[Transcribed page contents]
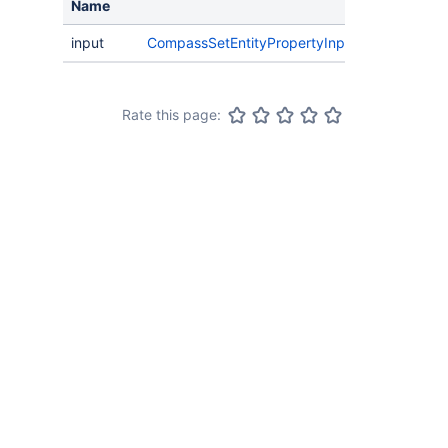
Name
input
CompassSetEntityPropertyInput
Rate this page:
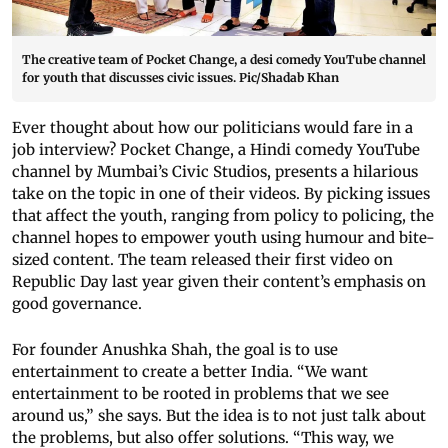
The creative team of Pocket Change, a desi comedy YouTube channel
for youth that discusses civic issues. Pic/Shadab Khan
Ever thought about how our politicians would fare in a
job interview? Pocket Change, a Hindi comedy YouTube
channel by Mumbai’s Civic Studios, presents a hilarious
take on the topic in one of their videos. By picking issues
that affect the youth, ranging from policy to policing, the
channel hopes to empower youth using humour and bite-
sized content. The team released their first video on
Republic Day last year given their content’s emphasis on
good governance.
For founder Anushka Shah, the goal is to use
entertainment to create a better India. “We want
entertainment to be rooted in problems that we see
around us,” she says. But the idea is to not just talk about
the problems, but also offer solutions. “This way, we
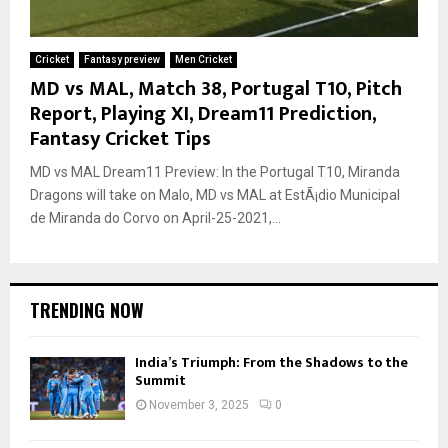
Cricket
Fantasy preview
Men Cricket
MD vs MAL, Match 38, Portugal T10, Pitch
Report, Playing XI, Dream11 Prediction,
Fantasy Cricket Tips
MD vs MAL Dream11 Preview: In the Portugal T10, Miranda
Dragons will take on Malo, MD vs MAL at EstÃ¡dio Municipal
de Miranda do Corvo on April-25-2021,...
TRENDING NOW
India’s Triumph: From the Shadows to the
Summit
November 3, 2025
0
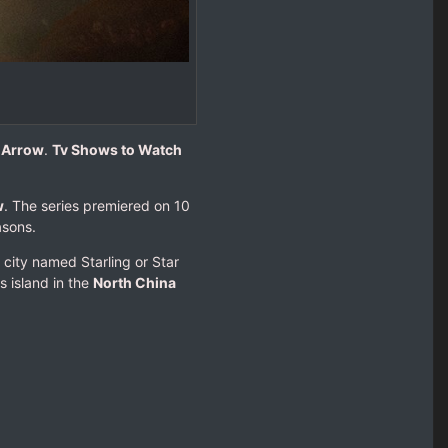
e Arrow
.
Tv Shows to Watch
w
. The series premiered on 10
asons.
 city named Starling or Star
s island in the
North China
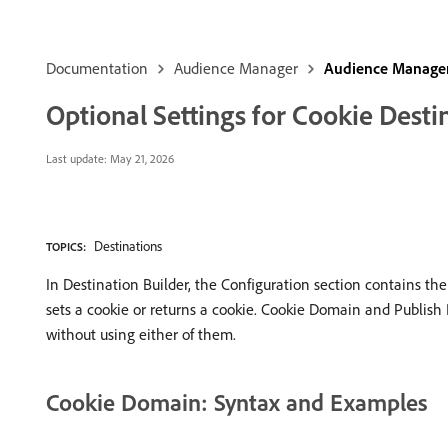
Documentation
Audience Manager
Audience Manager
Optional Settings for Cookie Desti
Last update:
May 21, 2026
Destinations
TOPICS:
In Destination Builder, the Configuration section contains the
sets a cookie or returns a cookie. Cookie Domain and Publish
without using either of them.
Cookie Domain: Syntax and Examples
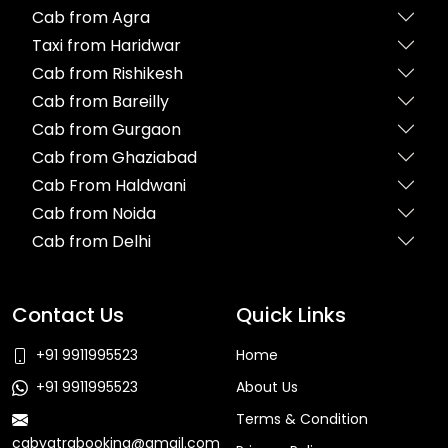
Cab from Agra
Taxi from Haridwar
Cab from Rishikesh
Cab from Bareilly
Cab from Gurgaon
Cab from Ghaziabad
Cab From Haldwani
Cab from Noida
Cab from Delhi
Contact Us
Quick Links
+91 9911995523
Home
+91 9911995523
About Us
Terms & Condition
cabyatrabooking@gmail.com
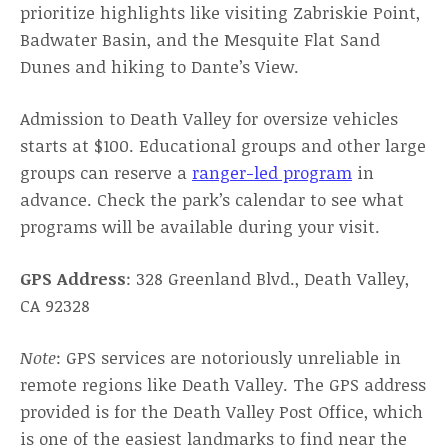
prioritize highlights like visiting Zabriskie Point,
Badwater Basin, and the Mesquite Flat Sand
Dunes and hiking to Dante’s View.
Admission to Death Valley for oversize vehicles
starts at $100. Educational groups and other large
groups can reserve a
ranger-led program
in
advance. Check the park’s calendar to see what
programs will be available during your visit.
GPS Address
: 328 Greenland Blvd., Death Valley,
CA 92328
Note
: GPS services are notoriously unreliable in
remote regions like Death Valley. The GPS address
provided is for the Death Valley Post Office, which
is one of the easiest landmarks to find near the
* * *
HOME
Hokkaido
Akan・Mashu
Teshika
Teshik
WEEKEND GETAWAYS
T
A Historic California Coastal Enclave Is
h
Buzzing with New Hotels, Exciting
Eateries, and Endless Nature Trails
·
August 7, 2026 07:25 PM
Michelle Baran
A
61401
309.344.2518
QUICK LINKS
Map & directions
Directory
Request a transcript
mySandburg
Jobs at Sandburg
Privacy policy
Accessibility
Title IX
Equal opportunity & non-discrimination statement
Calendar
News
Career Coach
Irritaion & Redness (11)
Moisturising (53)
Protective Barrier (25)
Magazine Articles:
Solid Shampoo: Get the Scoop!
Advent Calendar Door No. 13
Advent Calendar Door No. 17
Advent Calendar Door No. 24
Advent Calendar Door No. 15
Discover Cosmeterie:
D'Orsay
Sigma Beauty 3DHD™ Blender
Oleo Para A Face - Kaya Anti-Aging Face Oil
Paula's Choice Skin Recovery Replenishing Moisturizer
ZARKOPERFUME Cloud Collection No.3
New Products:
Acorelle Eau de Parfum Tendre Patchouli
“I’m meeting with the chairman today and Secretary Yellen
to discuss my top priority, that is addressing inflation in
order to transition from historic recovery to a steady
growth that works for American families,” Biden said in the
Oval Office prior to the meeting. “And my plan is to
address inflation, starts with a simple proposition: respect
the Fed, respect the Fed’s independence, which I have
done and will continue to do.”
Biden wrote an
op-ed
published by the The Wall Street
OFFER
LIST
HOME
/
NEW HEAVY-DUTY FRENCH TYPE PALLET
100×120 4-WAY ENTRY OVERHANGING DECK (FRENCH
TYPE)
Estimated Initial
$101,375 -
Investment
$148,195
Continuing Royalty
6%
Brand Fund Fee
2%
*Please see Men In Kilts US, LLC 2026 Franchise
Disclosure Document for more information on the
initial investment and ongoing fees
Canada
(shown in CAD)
...
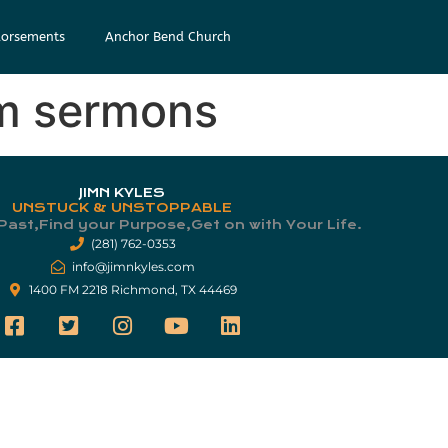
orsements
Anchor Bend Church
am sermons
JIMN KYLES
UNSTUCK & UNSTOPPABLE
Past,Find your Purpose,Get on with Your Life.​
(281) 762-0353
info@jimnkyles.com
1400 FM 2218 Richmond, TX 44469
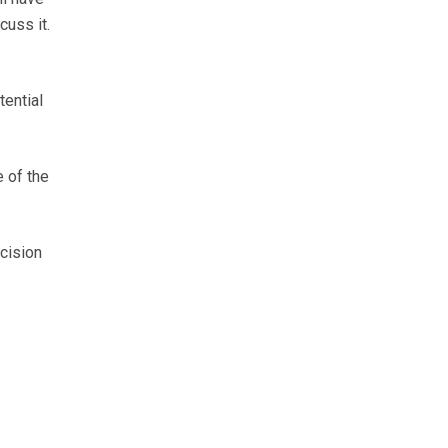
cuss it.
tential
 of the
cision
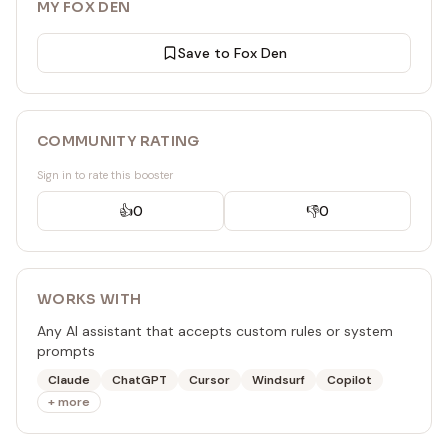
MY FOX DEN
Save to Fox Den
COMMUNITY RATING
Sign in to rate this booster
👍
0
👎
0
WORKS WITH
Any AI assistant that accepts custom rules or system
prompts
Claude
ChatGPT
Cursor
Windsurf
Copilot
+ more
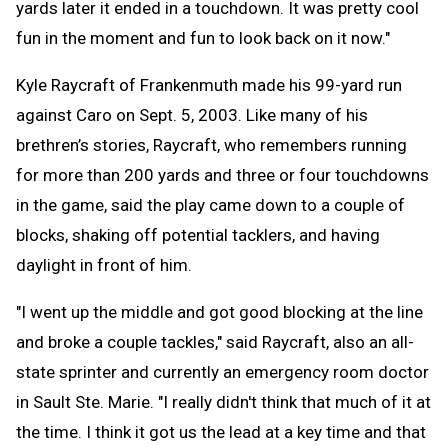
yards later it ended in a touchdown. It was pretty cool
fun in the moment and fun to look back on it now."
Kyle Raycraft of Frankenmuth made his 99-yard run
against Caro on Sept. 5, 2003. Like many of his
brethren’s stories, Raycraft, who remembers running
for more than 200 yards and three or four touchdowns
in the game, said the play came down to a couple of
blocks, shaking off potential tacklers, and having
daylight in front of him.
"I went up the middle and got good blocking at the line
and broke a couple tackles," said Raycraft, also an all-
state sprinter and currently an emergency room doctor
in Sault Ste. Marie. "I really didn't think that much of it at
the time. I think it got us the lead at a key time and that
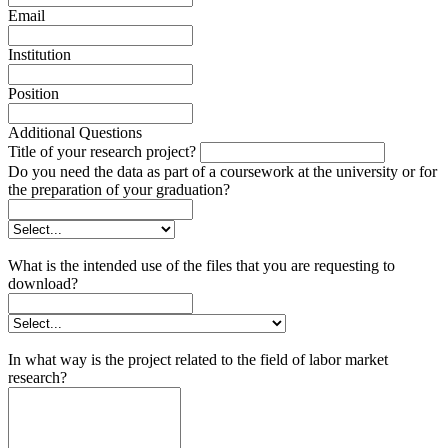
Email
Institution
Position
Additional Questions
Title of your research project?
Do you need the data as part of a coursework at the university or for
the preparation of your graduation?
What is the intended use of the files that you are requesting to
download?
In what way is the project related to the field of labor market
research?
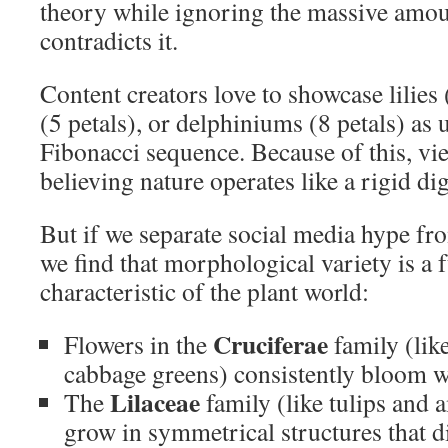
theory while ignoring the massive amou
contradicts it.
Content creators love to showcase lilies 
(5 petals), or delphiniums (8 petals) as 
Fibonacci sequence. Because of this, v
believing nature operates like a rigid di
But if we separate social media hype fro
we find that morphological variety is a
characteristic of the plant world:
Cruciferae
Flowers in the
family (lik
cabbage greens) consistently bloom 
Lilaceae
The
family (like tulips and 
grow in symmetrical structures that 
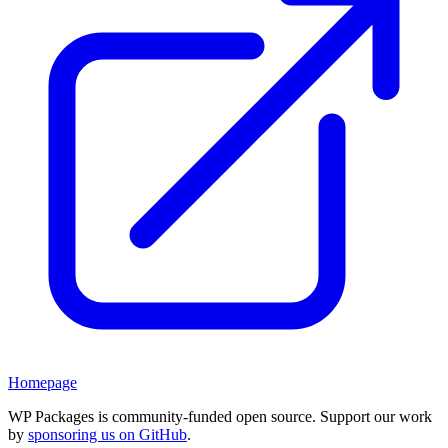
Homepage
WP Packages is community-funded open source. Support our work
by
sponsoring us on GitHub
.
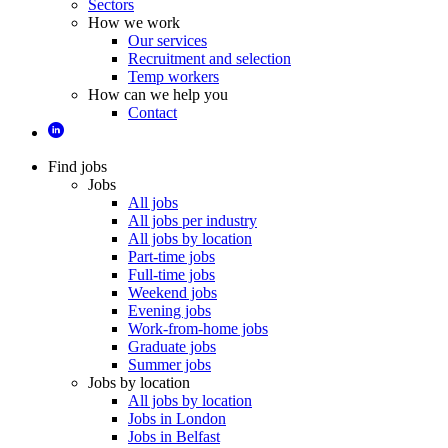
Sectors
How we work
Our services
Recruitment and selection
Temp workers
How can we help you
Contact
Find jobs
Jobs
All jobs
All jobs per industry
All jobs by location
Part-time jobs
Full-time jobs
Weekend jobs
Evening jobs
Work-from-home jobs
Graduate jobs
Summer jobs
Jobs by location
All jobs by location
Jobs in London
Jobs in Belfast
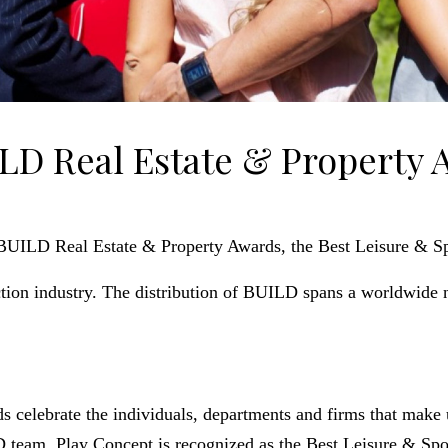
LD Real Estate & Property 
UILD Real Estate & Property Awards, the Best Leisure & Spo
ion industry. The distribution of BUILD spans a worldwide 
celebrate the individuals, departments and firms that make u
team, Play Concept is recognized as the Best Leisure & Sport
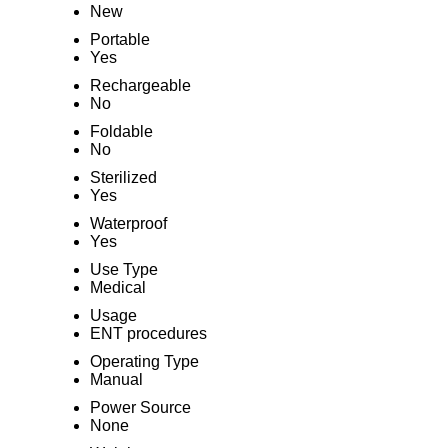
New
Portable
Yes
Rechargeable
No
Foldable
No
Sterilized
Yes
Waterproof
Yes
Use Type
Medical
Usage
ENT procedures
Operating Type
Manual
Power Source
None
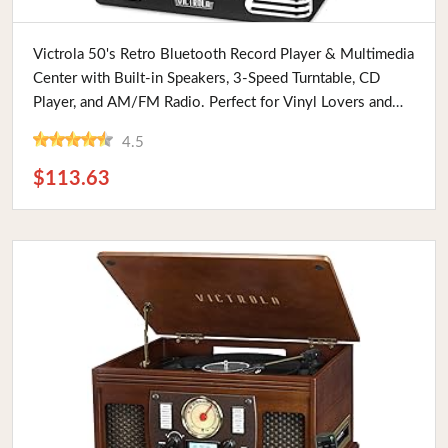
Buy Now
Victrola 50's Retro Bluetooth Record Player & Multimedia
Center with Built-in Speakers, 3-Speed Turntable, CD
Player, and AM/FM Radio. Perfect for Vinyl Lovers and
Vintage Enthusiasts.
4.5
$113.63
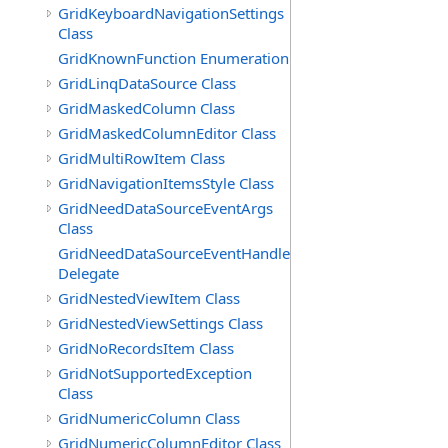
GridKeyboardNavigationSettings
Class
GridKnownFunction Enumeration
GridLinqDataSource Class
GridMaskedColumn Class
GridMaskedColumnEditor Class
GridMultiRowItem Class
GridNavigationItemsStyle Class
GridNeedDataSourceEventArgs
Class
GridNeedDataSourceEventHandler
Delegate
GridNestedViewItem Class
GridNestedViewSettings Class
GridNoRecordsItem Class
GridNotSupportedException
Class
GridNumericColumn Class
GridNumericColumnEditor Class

→ What you should do
Would you show every line in the data above that contains the string "said"?

→ Task output
growth that works for American families,” Biden said in the
in the game, said the play came down to a couple of
and broke a couple tackles," said Raycraft, also an all-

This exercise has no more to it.